• [Exercise data]
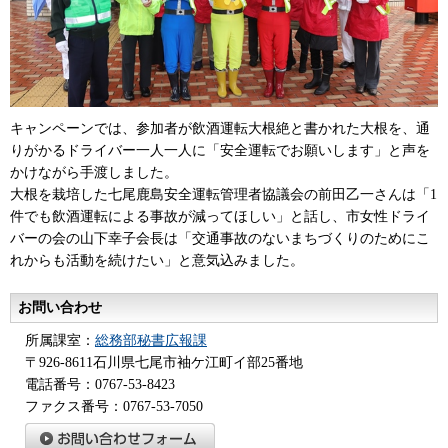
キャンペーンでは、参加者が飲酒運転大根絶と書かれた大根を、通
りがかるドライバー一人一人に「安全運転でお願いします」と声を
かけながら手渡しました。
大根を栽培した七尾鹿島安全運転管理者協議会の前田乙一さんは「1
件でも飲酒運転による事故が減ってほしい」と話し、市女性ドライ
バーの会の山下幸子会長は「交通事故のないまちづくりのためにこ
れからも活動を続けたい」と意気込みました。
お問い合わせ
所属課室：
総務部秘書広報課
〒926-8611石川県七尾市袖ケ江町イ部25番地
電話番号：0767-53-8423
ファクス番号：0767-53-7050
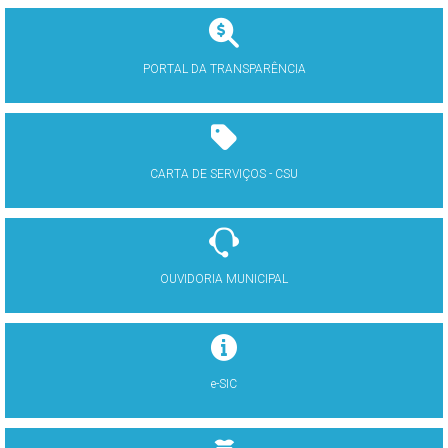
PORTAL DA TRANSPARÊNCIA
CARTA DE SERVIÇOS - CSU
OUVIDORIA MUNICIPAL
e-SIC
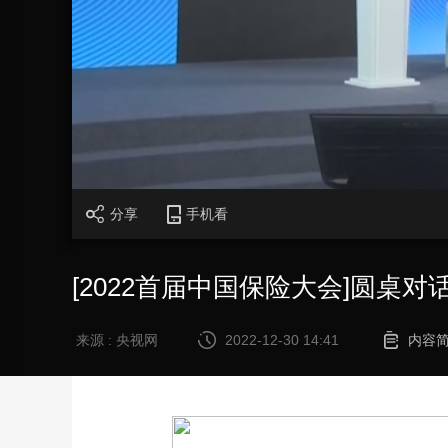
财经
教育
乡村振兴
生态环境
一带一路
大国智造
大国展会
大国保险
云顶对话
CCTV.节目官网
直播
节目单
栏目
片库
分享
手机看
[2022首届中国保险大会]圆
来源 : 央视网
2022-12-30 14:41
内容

• [Problem description]
Retype all entries exactly as they appear, dropping the images.

• [Answer to the problem]
キャンペーンでは、参加者が飲酒運転大根絶と書かれた大根を、通
りがかるドライバー一人一人に「安全運転でお願いします」と声を
かけながら手渡しました。
大根を栽培した七尾鹿島安全運転管理者協議会の前田乙一さんは「1
件でも飲酒運転による事故が減ってほしい」と話し、市女性ドライ
バーの会の山下幸子会長は「交通事故のないまちづくりのためにこ
れからも活動を続けたい」と意気込みました。
お問い合わせ
所属課室：
総務部秘書広報課
〒926-8611石川県七尾市袖ケ江町イ部25番地
電話番号：0767-53-8423
ファクス番号：0767-53-7050
PORTAL DA TRANSPARÊNCIA
CARTA DE SERVIÇOS - CSU
OUVIDORIA MUNICIPAL
e-SIC
财经
教育
乡村振兴
生态环境
一带一路
大国智造
大国展会
大国保险
云顶对话
CCTV.节目官网
直播
节目单
栏目
片库
分享
手机看
[2022首届中国保险大会]圆
来源 : 央视网
2022-12-30 14:41
内容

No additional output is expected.